I started calling on customers in the College Station, Texas, area for my dad’s company, Brenham, Texas-based ESS Group, in 2005 while I was still in school. I went on sales calls together with my grandpa, and that was a lot of fun. When I earned my degree in 2008, the company decided to hire me as branch manager of our College Station location, which opened in 2006. We have customers in Dallas, Austin, Houston, Waco and everywhere in between, so a second branch allows us to get to more places easily.
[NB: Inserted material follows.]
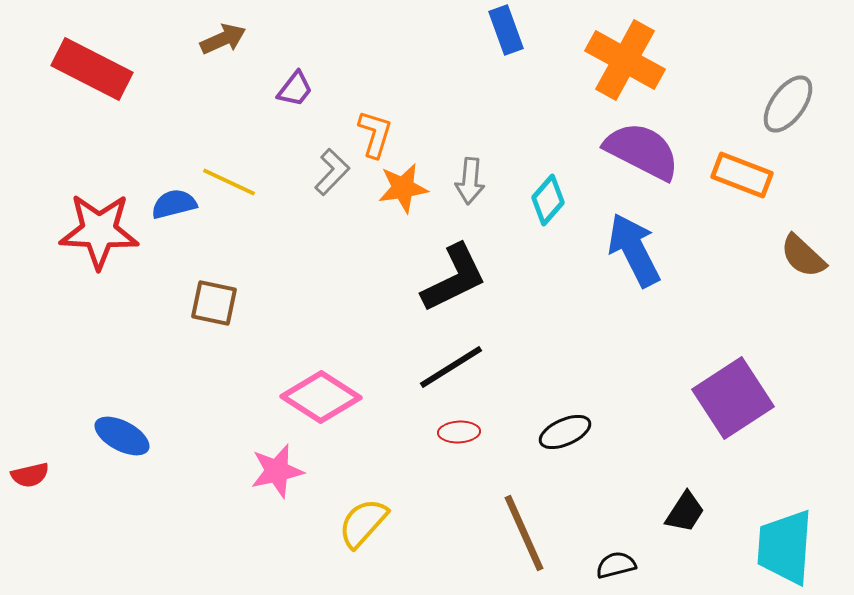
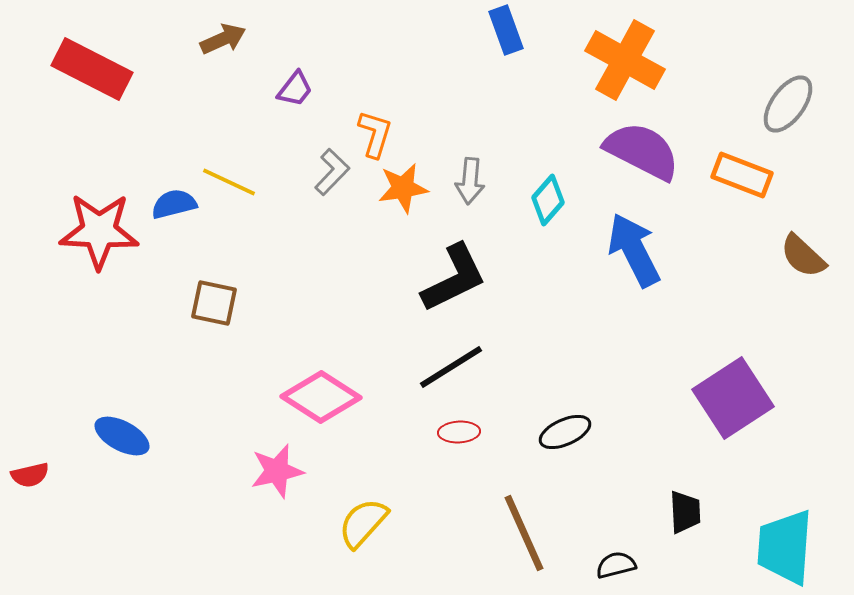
black trapezoid: rotated 36 degrees counterclockwise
I currently oversee a staff of two technicians/installers and an administrative person. As the only salesperson in this office, I’m on the road quite a bit. I love going to customer sites, dealing with people and seeing all the different applications for material handling equipment. It’s a rare day when I see the same thing twice, and I really like that part of the job.
Being on the road doesn’t allow me to take a hands-on approach with my employees, but that suits my management style just fine. In fact, my being gone forces us to communicate more and be more organized to take care of the customer. My dad has always preached the importance of writing things down; I always carry a pen so I can jot down important things that happen during the day to make sure nothing is forgotten.
I also use an iPad. It is equipped with an app called GoToMeeting that I can use to remotely attend our Monday morning sales meetings at the Brenham headquarters. Other than Monday mornings, the only part of my daily schedule that stays the same is that it always changes.
Family is a big part of my life, and my father, mother, brother and cousin all work at ESS Group. I love that I get to spend every day working with my family.
Beyond communication and organizational skills, a good salesperson also has to be a good listener. Don’t just hear what you want to hear. If you don’t have an answer, they’ll respect you more in the long run if you admit it and then find an answer for them. Accountability—doing what you say you will do—is the best way to earn a customer’s trust.
In the next five years, I see myself taking a larger management role in the company. I still have a lot to learn about products and managing people and my time a little better, but that comes with experience. The learning in this industry never ends.